Sedikitnya, tiga pelaku ditangkap Polda NTB dalam kasus ini, yakni PJ (47), MN (42), dan HJ (48). Ketiganya melancarkan aksi dengan mengiming-iming para korban untuk bekerja di Kanada dan Polandia.
Untuk memuluskan aksinya, ketiga pelaku mengatasnamakan Perusahaan Penempatan Pekerja Migran Indonesia (P3MI) bernama PT Yanbu Al Bahar dan memungut biaya pencaftaran Rp 10 juta kepda calon pekerja. Setidaknya, ada 13 korban dari Lombok Tengah, Barat, dan Timur yang ikut terperdaya.

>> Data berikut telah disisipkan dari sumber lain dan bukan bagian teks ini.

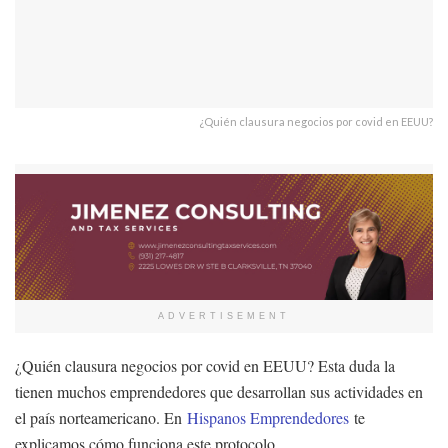
¿Quién clausura negocios por covid en EEUU?
ADVERTISEMENT
¿Quién clausura negocios por covid en EEUU? Esta duda la
tienen muchos emprendedores que desarrollan sus actividades en
el país norteamericano. En
Hispanos Emprendedores
te
explicamos cómo funciona este protocolo.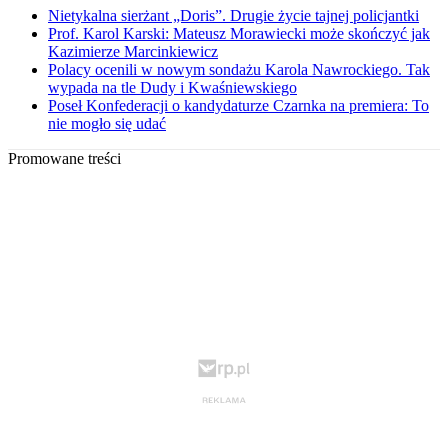
Nietykalna sierżant „Doris”. Drugie życie tajnej policjantki
Prof. Karol Karski: Mateusz Morawiecki może skończyć jak
Kazimierze Marcinkiewicz
Polacy ocenili w nowym sondażu Karola Nawrockiego. Tak
wypada na tle Dudy i Kwaśniewskiego
Poseł Konfederacji o kandydaturze Czarnka na premiera: To
nie mogło się udać
Promowane treści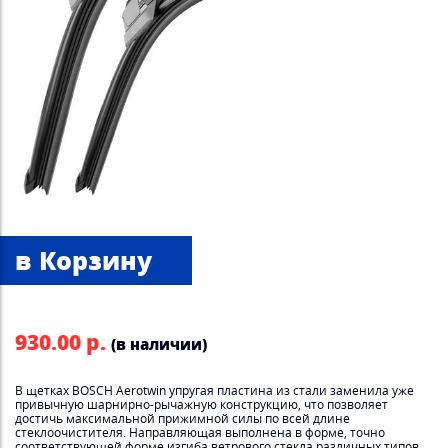
930.00 р.
(в наличии)
В щетках BOSCH Aerotwin упругая пластина из стали заменила уже
привычную шарнирно-рычажную конструкцию, что позволяет
достичь максимальной прижимной силы по всей длине
стеклоочистителя. Направляющая выполнена в форме, точно
соответствующей форме изгиба ветрового стекла различных типов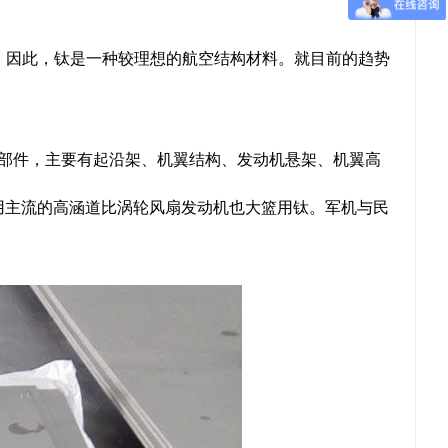
， 因此，钛是一种较理想的航空结构材料。就目前的趋势
部位和部件，主要有起沿架、机翼结构、发动机悬架、机翼高
机用主流的高涵道比涡轮风扇发动机也大篮用钛。军机与民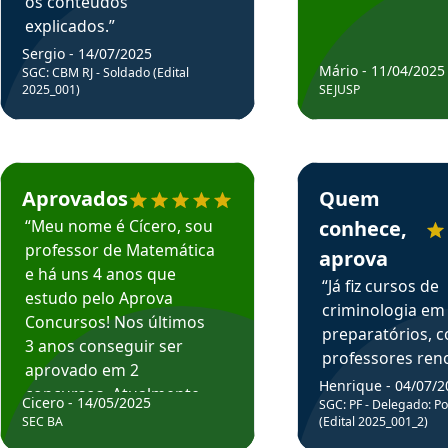
os conteúdos
explicados.”
Sergio - 14/07/2025
Mário - 11/04/2025
SGC: CBM RJ - Soldado (Edital
2025_001)
SEJUSP
rsos em depoimento
Estudante Cicero recomenda o Aprova Concursos em depoimento
Estudante Henrique r
Aprovados
Quem
“Meu nome é Cícero, sou
conhece,
professor de Matemática
aprova
e há uns 4 anos que
“Já fiz cursos de
estudo pelo Aprova
criminologia em
Concursos! Nos últimos
preparatórios, 
3 anos conseguir ser
professores re
aprovado em 2
fiz curso em pós
Henrique - 04/07/2
concursos. Atualmente,
Cicero - 14/05/2025
graduação. Poré
SGC: PF - Delegado: Pol
estou atuando como
SEC BA
(Edital 2025_001_2)
Professor do Apr
professor de Matemática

Para calon pekerja sempat terperdaya lantaran setelah menyetor uang pendaftaran dan melengkapi dokumen persyaratan, mereka mengikuti pelatihan skill Bahasa Inggris dengan menggunakan biaya pribadi masing-masing sebesar Rp 2,5 juta di sebuah Balai Pelatihan di daerah Lombok Tengah.
"Pada saat proses pelatihan tersebut, ada sidak dari Kantor Disnakertrans Provinsi NTB. Di situ diketahui bahwa Kanada tidak memiliki JO (
job order)," kata Kabid Humas Polda NTB, Kombes Artarto, Jumat (3/6).
Aksi kejahatan ketiga pelaku ini dilakukan dalam rentang waktu April sampai Juni 2021 di Dusun Jereneng, Desa Batutulis, Jonggat, Kabupaten Lombok Tengah.
Para pelaku melanggar UU 18/2017 tentang Pelindungan Pekerja Migran Indonesia (PPMI) Pasal 81 dengan ancaman huuman 10 tahun penjara dan pidana denda Rp 15 juta. Praktik para pelaku juga melanggar UU 1/1941 tentang KUHP, Pasal 55 ayat (1) ke-1.